2025 AIChE Annual Meeting

(393k) DFT and ML Based Property Prediction of Metal Complex Photosensitizers for Photodynamic Therapy

Authors

Yachao Dong - Presenter, Dalian University of Technology
Jingxing Gao, Dalian university of technology
Ran Wang, Dalian university of technology
Wen Sun, Dalian university of technology
Jian Du, Dalian University of Technology
Photodynamic therapy is a noninvasive clinical treatment for cancers using photosensitizers and light. While most research has focused on organic molecules such as porphyrins as photosensitizers, there is emerging interest in the utilization of transition metal complexes, which can display intense absorptions in the visible region, and many also possess high two-photon absorption cross-sections, enabling two-photon excitation with NIR light. Photosensitizer synthesis and the following performance test are time and resource consuming, so pre-synthetic screening of photosensitizers for their property would be critical. Machine learning (ML) method has gained popularity and proved to be a powerful tool in various areas of sciences and technologies, which uses algorithms to learn from data, detect patterns, and make fast and accurate prediction. However, traditional structure descriptors such as SMILES and deep learning models such as graph neural network are not suitable for transition metal complex photosensitizers, because the lack of sufficient data make it inapplicable to high-dimensional SMILES descriptors and deep learning models. Thus, it is critical to develop low-dimensional machine learning models, which are applicable to small datasets of transition metal complex photosensitizers.

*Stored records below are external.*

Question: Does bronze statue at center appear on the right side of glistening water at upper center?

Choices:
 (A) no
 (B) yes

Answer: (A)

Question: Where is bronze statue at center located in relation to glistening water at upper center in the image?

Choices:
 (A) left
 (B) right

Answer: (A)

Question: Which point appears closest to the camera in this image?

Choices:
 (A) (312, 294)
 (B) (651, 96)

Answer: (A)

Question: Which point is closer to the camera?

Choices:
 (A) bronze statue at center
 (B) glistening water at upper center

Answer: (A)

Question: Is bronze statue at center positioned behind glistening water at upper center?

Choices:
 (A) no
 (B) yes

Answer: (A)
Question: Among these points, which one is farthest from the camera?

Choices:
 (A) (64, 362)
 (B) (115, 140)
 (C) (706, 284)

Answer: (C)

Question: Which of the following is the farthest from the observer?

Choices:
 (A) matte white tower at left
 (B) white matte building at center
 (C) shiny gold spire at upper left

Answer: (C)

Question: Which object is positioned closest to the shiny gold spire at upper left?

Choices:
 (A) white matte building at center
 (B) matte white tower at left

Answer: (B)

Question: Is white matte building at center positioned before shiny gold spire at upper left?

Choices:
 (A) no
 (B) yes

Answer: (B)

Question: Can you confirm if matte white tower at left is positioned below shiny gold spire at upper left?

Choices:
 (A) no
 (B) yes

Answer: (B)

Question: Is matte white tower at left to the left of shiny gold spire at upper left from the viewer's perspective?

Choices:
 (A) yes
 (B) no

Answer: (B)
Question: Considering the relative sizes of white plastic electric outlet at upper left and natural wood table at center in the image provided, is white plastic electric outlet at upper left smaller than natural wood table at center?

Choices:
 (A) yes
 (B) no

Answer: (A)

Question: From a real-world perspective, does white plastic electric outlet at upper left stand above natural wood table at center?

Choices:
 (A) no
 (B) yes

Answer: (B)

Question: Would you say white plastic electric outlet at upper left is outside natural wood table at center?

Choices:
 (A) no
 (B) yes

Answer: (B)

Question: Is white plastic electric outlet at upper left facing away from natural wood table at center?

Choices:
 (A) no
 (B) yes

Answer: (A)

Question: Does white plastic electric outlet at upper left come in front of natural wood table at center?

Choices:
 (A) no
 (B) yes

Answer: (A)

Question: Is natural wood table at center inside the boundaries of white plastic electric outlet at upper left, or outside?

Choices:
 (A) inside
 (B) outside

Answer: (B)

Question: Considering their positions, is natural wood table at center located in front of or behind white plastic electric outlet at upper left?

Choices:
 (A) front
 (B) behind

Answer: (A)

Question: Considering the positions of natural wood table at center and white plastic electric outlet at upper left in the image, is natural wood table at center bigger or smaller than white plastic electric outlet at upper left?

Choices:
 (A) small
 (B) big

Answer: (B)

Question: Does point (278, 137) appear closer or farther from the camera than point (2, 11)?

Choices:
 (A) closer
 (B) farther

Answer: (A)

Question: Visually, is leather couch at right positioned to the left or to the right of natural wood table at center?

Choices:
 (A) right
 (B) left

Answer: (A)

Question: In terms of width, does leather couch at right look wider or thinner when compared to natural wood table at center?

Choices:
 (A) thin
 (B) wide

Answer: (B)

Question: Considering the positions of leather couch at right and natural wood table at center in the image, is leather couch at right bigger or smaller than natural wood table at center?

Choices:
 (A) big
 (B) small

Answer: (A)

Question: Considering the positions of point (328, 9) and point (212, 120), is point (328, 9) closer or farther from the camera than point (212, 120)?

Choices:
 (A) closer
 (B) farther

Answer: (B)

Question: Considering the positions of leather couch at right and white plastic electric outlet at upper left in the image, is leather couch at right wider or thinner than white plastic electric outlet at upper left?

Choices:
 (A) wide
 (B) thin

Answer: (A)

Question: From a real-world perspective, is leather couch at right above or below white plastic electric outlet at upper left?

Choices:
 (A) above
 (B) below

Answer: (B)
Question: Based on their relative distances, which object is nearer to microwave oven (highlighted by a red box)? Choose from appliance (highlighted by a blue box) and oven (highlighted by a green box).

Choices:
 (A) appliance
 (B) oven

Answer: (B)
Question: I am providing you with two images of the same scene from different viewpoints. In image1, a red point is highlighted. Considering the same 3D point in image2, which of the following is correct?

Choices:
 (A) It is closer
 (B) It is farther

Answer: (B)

In this presentation, a hybrid mechanistic and data-driven model is proposed for the quantitative structure-property relationship (QSPR) of photosensitizers. Important excited-state quantum-chemical descriptors (QCD) are first calculated based on density functional theory (DFT), since these QCD can describe the mechanism of the type II PDT process through the differences in electron density among the different excited states. These descriptors and other three kinds of descriptors, including metal-centered descriptors (MCD) describing the impact of radius, oxidation state and outer electron configuration of different metal center; molecule structure descriptors (MSD) describing the impact of molecular size and different functional groups; external condition descriptors (ECD) describing the impact of solvents and excitation wavelengths, are used to build different machine learning (including LASSO, support vector regression, kernel ridge regression, random forest regression and XGBoost) models. These models are tested on the singlet oxygen quantum yield (which is more important as an evaluation index of type II photosensitizers for PDT) prediction of hexa-coordinate transition metal complex (such as Ru-complex, Ir-complex and Re-complex) photosensitizers respectively.

Subsequent comparison of different combinations of descriptors (MCD+QCD+ECD and MCD+MSD+ECD) as model input confirm the impact of QCD which describes the excited state properties on singlet oxygen quantum yield. Support vector regression model and kernel ridge regression model also shows good generalization ability on external test set while XGBoost model shows a little overfitting. Finally, we confirm support vector regression model and kernel ridge regression model with all four kinds of descriptors are the best model on the metal complex photosensitizers property prediction out of the studied models. These two low dimensional machine learning models could be a useful method aiding experimental research in pre-synthetic screening of hexa-coordinate photosensitizers. Other transition metal complexes, such as Metal porphyrin complexes, may also be included in the ML training set for future research.